Humbly, I took the smaller one home to make something for a company potluck that could be eaten at room temperature as the office microwave is not really all that capable. Food & Wine magazine showed up on a Saturday afternoon with a recipe for a cold zucchini soup.
Zucchini Soup Two Ways?
I sound like an Iron Chef.
Cream of Leek and Zucchini
Since I lost Pat's Mom's recipe, I had to scramble for another online recipe that would use celery and leeks because I already bought them. I came across one on Bread & Honey blog and adapted that to what I have on hand.
I figured that one of the small, big zucchini I got from Pat and celery heart would be equal to amount of zucchini required. And it was. I also omitted tarragon and fennel seeds here, and used fresh thyme instead. And of course, being a meat eater, I used chicken broth instead of veggie one.
And I decided to drizzle my awesome quality, finishing olive oil on top. Yummy!
(And please ignore the oil slick in these photos. I was too clumsy when I dressed this up and too hungry to re-stage!)
Alain Coumont's Chilled Zucchini Soup with Purslane
I didn't expect to find any purslane out there, given that this also was the first time I've ever heard of this weed/herb. But I grossly underestimated my local farmers market: while I was looking for arugula, I found many bundles of purslane right next to it.
8 zucchinis or 3 lbs. required here equaled to my giant zucchini with the seeds/core cut out. I mean, look at them seeds!
What took the most time making this recipe is chopping the veggies.
So. Much. Zucchini!!!!
I cut that sucker in 3 parts, quarter each part, and then cut another third before I started slicing. I saved a few blocks of it to shave for garnish The first batch I kept the skin on, then I realized it might be too tough a texture. So I peeled the rest. In hindsight, I probably could've sliced the quarter and left the skin on as everything ended up blended anyway.
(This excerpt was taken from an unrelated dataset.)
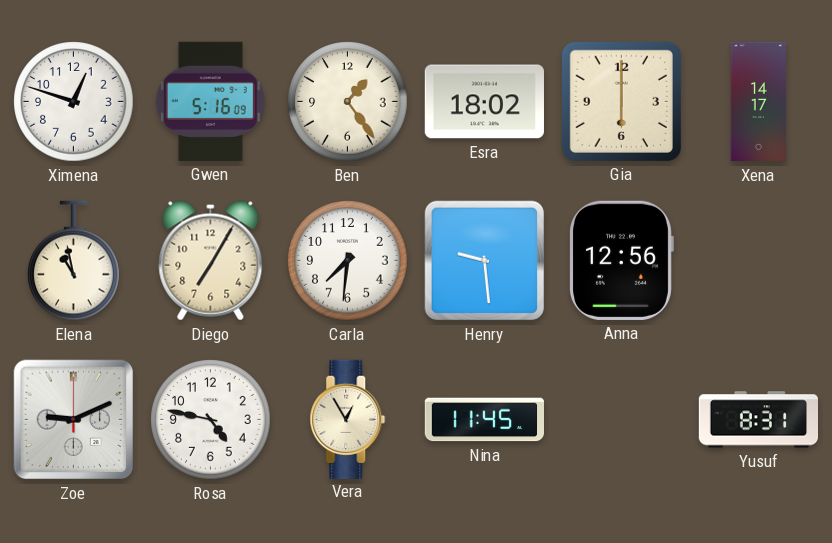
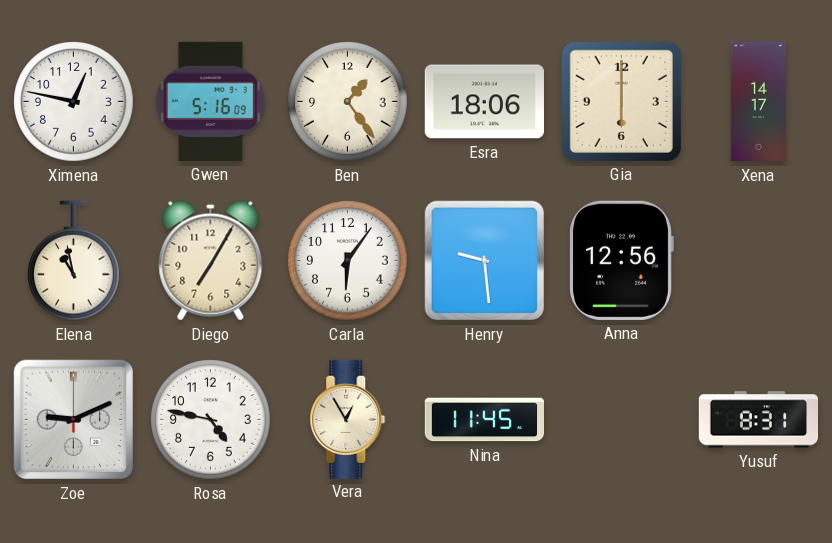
Ximena: 12:48 -> 12:47
Esra: 18:02 -> 18:06
Carla: 7:31 -> 6:06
I was *this* close to add chicken stock to the soup instead of the water. But having never made a chilled soup before, I didn't want to risk having gross chilled chicken fat showing up in the soup.
And voila, the first ever vegan recipe I ever made!
I served this at the office potluck in short, clear plastic cups, dressed with purslane, zucchini ribbons, and a drizzle of olive oil. All 15 cups were taken from the tray however I found about half in the trash afterward, uneaten. Not everyone like "cold soup" as it turns out. But those who loved it, like my boss and a couple health-conscious people, really do love it.
Afterthought: Both recipes are pretty much the same up until when you need to add liquid. The hot soup required flour, stock and cream, while the cold one just needed water. Fun, eh?